▶ PROBLEM STATEMENT:
Pictures excluded, copy every record that follows exactly as it appears.
*** Begin section ***
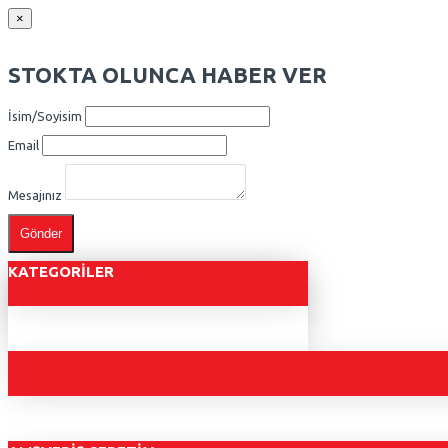
×
STOKTA OLUNCA HABER VER
İsim/Soyisim
Email
Mesajınız
Gönder
KATEGORILER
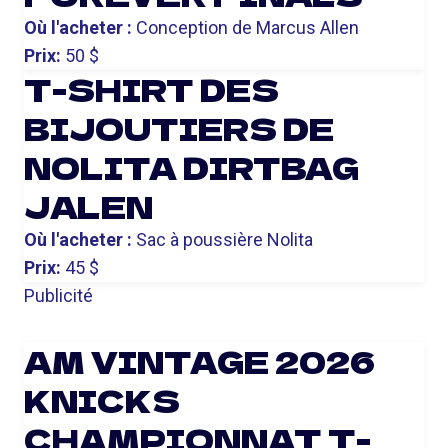
Où l'acheter :
Conception de Marcus Allen
Prix:
50 $
T-SHIRT DES
BIJOUTIERS DE
NOLITA DIRTBAG
JALEN
Où l'acheter :
Sac à poussière Nolita
Prix:
45 $
Publicité
AM VINTAGE 2026
KNICKS
CHAMPIONNAT T-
*** End section ***
▶ EXERCISE RESULT:
×
STOKTA OLUNCA HABER VER
İsim/Soyisim
Email
Mesajınız
Gönder
KATEGORILER
Où l'acheter :
Conception de Marcus Allen
Prix:
50 $
T-SHIRT DES
BIJOUTIERS DE
NOLITA DIRTBAG
JALEN
Où l'acheter :
Sac à poussière Nolita
Prix:
45 $
Publicité
AM VINTAGE 2026
KNICKS
CHAMPIONNAT T-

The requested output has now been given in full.